My education agenda for 2011-2 is about action but also about continued discussion and reflection — I’m convinced that our larger education agenda at the state level needs fundamental re-examination, but I don’t have all the answers.
At the action level, I have the following continuing core priorities:
- Provide as much local aid as possible to our schools.
- Open the door wider to online and independent learning in public education (House 1090 and House 1960)
- Streamline paperwork mandates for local schools (emphasis on special education bureaucracy — House 1042)
- Involve front line educators more directly in the conversation about education policy (House 1088 and House 1917)
At the thought level, I am particularly committed to the conversations that I have been having about online education and to the conversations that I have been having with frontline educators in my communities. I believe that online tools will enable new educational models and I believe that teachers who actually work in the class room have a better perspective than do many education policy experts. I feel that the educational policy establishment is not leading us in good directions at this stage. The Patrick administration got steered into an education agenda that could be summed up in a word: More — start public schooling earlier in life, run the school day longer, consider more summer school, keep kids in school through the associate degree level. Unfortunately, even before the recession, we were failing to fund basic K through 12 schools adequately and idea of a massive expansion of classroom learning was never realistic.
Since the recession hit, the state’s agenda has been the national agenda of management reorganization of education — allowing more charter schools, changing the evaluation process for teachers, increasing management power in turnaround situations. That agenda is polarizing, but it keeps in place our basic goal frame for K-12 education — namely that we are trying to get all kids to reach college preparedness — a goal frame that most practicing educators recognize as unrealistic and ultimately destructive for many children.
We need to recognize that kids have different kinds of potential and we need to help them all find a path into productive citizenship. That path will be different for each child. I believe that part of the problem with education is the industrial grade-by-grade assembly line that is forced on us by the traditional class-room model. I am hopeful that online learning will help us to expand beyond the traditional model and better serve the differing needs of children.
In addition to these top priorities, I am co-sponsoring legislation speaking to a number of additional educational policy issues:
- Quality of early education (S. 28)
- Study re services for low-incidence disabilities (H.138)
- In-district progams for students with disabilities (H.140)
- Studying education resource levels (H. 153)
- Transitions for students with disabilities (H.159)
- Limitation on exclusions of children from schools (H.177 and House 178)
- Teaching history of working people (S.200 and H. 1940)

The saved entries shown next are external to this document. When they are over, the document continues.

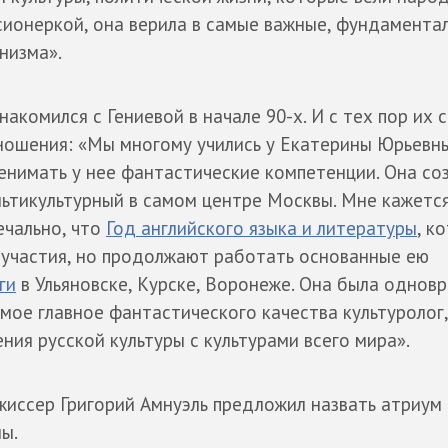
сионеркой, она верила в самые важные, фундамента
низма».
накомился с Гениевой в начале 90-х. И с тех пор их 
тношения: «Мы многому учились у Екатерины Юрьевн
еренимать у нее фантастические компетенции. Она со
льтикультурный в самом центре Москвы. Мне кажется
ечально, что
Год английского языка и литературы
, к
е участия, но продолжают работать основанные ею
ги
в Ульяновске, Курске, Воронеже. Она была однов
амое главное фантастического качества культуролог
ния русской культуры с культурами всего мира».
жиссер Григорий Амнуэль предложил назвать атриум
ы.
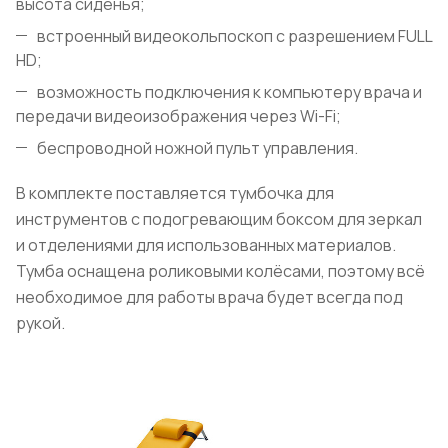
высота сиденья;
встроенный видеокольпоскоп с разрешением FULL
HD;
возможность подключения к компьютеру врача и
передачи видеоизображения через Wi-Fi;
беспроводной ножной пульт управления.
В комплекте поставляется тумбочка для
инструментов с подогревающим боксом для зеркал
и отделениями для использованных материалов.
Тумба оснащена роликовыми колёсами, поэтому всё
необходимое для работы врача будет всегда под
рукой.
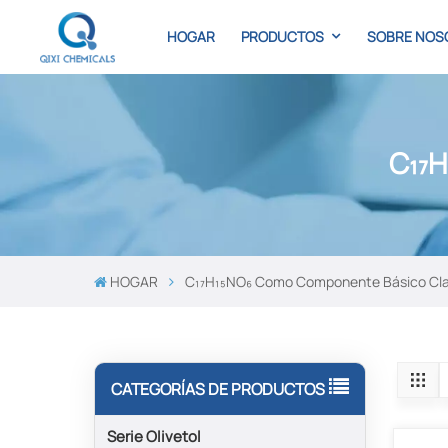
HOGAR
PRODUCTOS
SOBRE NOS
C₁₇
HOGAR
C₁₇H₁₅NO₆ Como Componente Básico Cl
CATEGORÍAS DE PRODUCTOS
Serie Olivetol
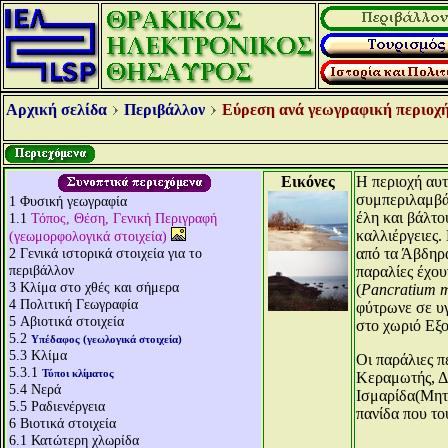
Αρχική σελίδα
Περιβάλλον
Εύρεση ανά γεωγραφική περιοχή
Εικόνες
Η περιοχή αυτ
συμπεριλαμβάν
1
Φυσική γεωγραφία
έλη και βάλτο
1.1
Τόπος, Θέση, Γενική Περιγραφή
καλλιέργειες.
(γεωμορφολογικά στοιχεία)
2
Γενικά ιστορικά στοιχεία για το
από τα Άβδηρα
περιβάλλον
παραλίες έχου
3
Κλίμα στο χθές και σήμερα
(
Pancratium 
4
Πολιτική Γεωγραφία
φύτρωνε σε υγ
5
Αβιοτικά στοιχεία
στο χωριό Εξο
5.2
Υπέδαφος (γεωλογικά στοιχεία)
5.3
Κλίμα
Οι παράλιες 
5.3.1
Τύποι κλίματος
Κεραμωτής, Δέ
5.4
Νερά
Ισμαρίδα(Μητρ
5.5
Ραδιενέργεια
πανίδα που το
6
Βιοτικά στοιχεία
6.1
Κατώτερη χλωρίδα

- Health education (H. 179 and H.1063)
- Physical education (S. 216)
- Nutritional meals in public schools (H. 1056)
- Genocide education (H. 1064)
- Academic success of foster children (H. 1094)
- Promoting early reading (H. 1853)
- In-state tuition (H. 2109)
- Middle-skills training (H. 2713)
I appreciate your including educators in the discussion. However, the discussion and your list of priorities should definitely include civic education; without it, you will have fewer people involved in just what you are trying to promote. In too many schools in Mass. social studies is seldom being taught. With little or no knowledge of our governmental system, how can we expect citizens to be knowledgeable and to participate?!
Couldn’t agree more. Civic education is essential.
I want to give this point more thought in the context of the conversation about the goals of education — we want every child to know that we fought for freedom, that they have a role to play in democracy (and that the world is round, etc.). We are putting so much emphasis on basic skill development that we have lost sight of actually imparting knowledge.
I strongly agree with Diane. Civics education is essential in fulfilling the primary role of public education: to cultivate an informed citizenry capable of operating a democracy. I agree also that the incessant and high-stakes basic-skill drilling is a distraction from true learning.
But — how is Civics to be taught in virtual schools, where students sit and learn in isolation? A vehicle of learning civics is living it, learning to work with others, to compromise, to test one’s principles, to see and experience democracy from an early age. Civics is ot about getting the answers right. It’s about getting the questions right.
Virtual schools are not necessarily isolating — they may create many more connections than physical schools.
Most likely the evolving models will also involve some face-to-face education (hybrids).